The check, part of a $1.9 trillion American Rescue Plan, is supposed to help people financially harmed by the impact of Covid-19. I haven’t been so harmed. Nor have many – perhaps most – of those receiving the check.
I’ve been retired for seven-plus years. My income stream is unchanged by Covid-19. The retirement savings accounts I have did take a beating last year, but they have more than rebounded. And it was my choice to invest money that way. I could have played it safer. Covid didn’t make me play the stock market.
Obviously, some people and businesses have been hurt badly either by government-mandated shutdowns and restrictions, or by reduced business because people wisely exercised caution about mingling in crowded places.
By all means, take care of those people. The money going to me – and to the many others who have not missed a single paycheck – could be used for higher payments to those who lost their jobs, or for expanded unemployment checks.
Some suggest that the mass distribution of paychecks is a way to goose a struggling economy. That’s an argument that doesn’t pass the smell test. People like me aren’t cutting back spending because we don’t have the money. We aren’t buying because we aren’t allowed to because of shutdowns or caution. Personal savings actually were on the rise at the start of 2021. If restrictions and health concerns subside, the economy will open up.
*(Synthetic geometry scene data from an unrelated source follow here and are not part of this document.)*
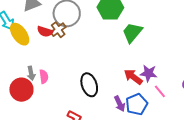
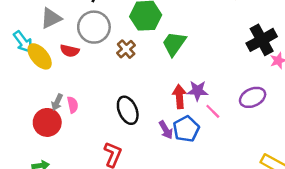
brown cross: (58, 30) -> (126, 49), moved
gray arrow: (31, 73) -> (57, 102), turned 40
red arrow: (133, 77) -> (179, 96), turned 54

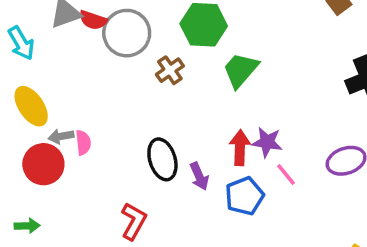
red semicircle: (70, 51) -> (93, 20), moved
yellow ellipse: (40, 56) -> (31, 106), moved
gray arrow: (57, 102) -> (61, 136), turned 49
purple arrow: (166, 130) -> (199, 176), moved

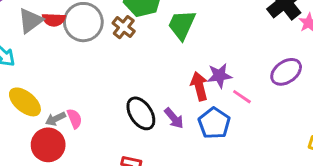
brown cross: (170, 70) -> (124, 27), moved

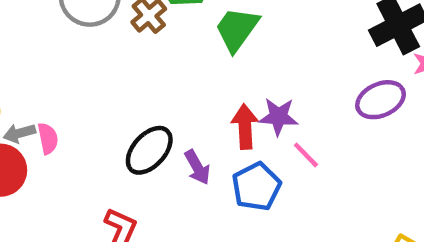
purple ellipse: (286, 72) -> (381, 100), moved
black ellipse: (141, 113) -> (149, 150), turned 64

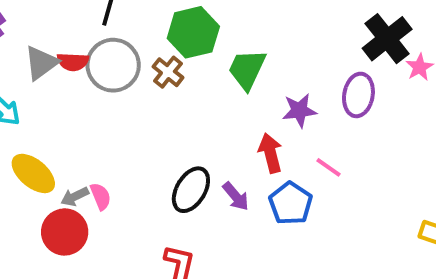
purple ellipse: (381, 100) -> (358, 95), moved, turned -45
purple star: (278, 117) -> (299, 111), moved

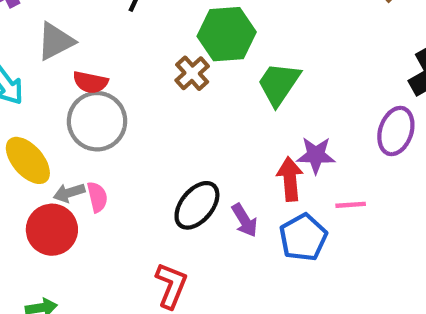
red semicircle: (73, 62) -> (90, 82), moved
gray circle: (113, 65) -> (97, 121), moved
purple star: (299, 111) -> (316, 155), moved
pink line: (328, 167) -> (351, 205), turned -48

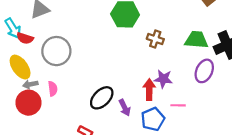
brown cross: (192, 73) -> (155, 39), moved, turned -35
red semicircle: (90, 82) -> (25, 38), moved
green trapezoid: (279, 84) -> (196, 40), moved, turned 55
gray arrow: (69, 193) -> (30, 84), moved

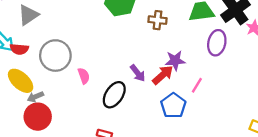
pink semicircle: (53, 89) -> (84, 76), moved
red arrow: (149, 89) -> (163, 75), turned 60
pink line: (178, 105) -> (197, 85), turned -48
purple arrow: (125, 108) -> (138, 73), moved

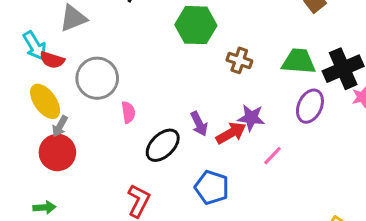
gray arrow: (35, 97) -> (60, 126), turned -49
blue pentagon: (173, 106) -> (212, 187), moved, turned -30

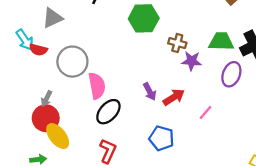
yellow ellipse: (45, 101) -> (58, 136), moved
pink semicircle: (128, 112) -> (97, 86), size x1.6
purple star: (251, 118) -> (192, 61), moved
black ellipse: (163, 145) -> (108, 112), moved

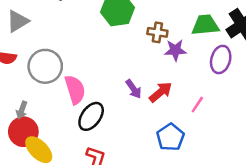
blue pentagon: (162, 138) -> (170, 137), moved, turned 30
Already, airlines are seeing in upsurge in traffic from vaccinated people who now feel safe to visit far-away relatives.
So why do I care? Because this isn’t free money. It’s falling like April raindrops from a federal government that likes to dispense favors but pretends there is no day of bookkeeping reckoning. Economics is a science of sorts, and the balance sheet is a harsh master.
Both parties are notoriously guilty of ignoring their fiscal responsibility in favor of sucking up to their constituents. When it comes to deficits, “Democrats don’t even pretend to care,” says Washington Post columnist Max Boot, “and Republicans pretend to care only when a Democrat is in power.” It’s not hard to see his point.
The latest splash of generosity will lead to a deficit this year of about $3.4 trillion. That, ironically, is very close to the $3.1 trillion deficit the country endured last year. Donald Trump, by the way, promised to annihilate the debt in eight years. Instead, in four years it grew by $7.8 trillion to $27.3 trillion, a 40 percent increase.
What’s worse is that with all these years of gut-busting deficits, hardly any new money has been directed to critical infrastructure needs such as roads, dams, bridges, energy security, and technology. Those needs are still there and will be extremely expensive, whether or not they are addressed. Biden has an infrastructure package which, he says, will be paid for with a tax hike. We’ll see. Even if it is, that does nothing to address the huge debt already built up.
Trump. Biden. Republicans. Democrats. It doesn’t matter. Trump grew the debt with a tax-cut gift to the rich that he didn’t pay for with spending cuts. Biden is growing the debt by substantially changing the relationship between the federal government and its citizenry.
Both Trump and Biden are so old that they won’t live to see the negative repercussions of such wildly irresponsible fiscal practices. Those of us with children and grandchildren should be concerned. That $1,400 check – and much more – is coming out of their future.